Recorded data:
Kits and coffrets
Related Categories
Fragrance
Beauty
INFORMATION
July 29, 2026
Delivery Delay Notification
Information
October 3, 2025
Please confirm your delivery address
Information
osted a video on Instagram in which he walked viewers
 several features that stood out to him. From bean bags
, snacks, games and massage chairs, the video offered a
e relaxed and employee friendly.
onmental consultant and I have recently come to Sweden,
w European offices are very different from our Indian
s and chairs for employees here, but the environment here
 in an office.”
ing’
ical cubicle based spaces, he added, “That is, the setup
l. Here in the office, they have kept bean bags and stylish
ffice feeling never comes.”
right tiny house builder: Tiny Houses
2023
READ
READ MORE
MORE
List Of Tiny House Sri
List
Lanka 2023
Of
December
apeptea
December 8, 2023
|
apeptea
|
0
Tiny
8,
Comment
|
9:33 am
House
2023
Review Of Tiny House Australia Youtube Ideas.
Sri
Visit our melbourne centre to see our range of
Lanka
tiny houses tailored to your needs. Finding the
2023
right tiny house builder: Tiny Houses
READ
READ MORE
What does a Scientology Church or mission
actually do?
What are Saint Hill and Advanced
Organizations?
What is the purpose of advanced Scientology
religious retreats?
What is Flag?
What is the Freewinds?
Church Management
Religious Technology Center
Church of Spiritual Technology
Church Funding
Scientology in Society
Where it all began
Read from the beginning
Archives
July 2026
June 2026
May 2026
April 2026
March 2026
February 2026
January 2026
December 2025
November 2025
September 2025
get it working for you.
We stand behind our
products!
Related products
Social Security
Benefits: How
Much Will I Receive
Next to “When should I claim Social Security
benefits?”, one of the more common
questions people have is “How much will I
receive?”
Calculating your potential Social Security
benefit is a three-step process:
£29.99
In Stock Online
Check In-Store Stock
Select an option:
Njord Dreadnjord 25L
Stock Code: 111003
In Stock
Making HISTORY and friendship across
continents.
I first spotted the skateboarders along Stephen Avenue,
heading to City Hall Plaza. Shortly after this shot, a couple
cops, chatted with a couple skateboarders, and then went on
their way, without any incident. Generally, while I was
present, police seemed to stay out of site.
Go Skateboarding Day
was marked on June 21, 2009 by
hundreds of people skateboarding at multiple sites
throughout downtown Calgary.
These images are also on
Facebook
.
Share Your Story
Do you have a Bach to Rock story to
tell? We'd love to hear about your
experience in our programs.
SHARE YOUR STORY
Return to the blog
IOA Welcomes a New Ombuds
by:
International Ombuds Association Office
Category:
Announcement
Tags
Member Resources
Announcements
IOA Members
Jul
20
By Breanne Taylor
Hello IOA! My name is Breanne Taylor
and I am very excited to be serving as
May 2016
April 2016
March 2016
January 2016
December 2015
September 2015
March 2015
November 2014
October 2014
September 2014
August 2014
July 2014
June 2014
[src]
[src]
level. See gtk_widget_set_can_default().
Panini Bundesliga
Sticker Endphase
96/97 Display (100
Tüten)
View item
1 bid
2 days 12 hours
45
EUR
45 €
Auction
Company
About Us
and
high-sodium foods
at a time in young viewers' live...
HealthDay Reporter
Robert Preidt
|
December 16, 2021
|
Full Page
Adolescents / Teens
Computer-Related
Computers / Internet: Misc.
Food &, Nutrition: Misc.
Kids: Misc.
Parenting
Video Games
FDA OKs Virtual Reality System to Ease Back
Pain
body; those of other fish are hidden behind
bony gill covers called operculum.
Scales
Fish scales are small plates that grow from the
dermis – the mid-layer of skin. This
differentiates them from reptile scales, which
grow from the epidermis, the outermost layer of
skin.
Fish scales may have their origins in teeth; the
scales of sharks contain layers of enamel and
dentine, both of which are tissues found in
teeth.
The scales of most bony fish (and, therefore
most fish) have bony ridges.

— Description of the task —
For the records above, give the number of lines containing the string "Social" and no other words.

— Exercise result —
3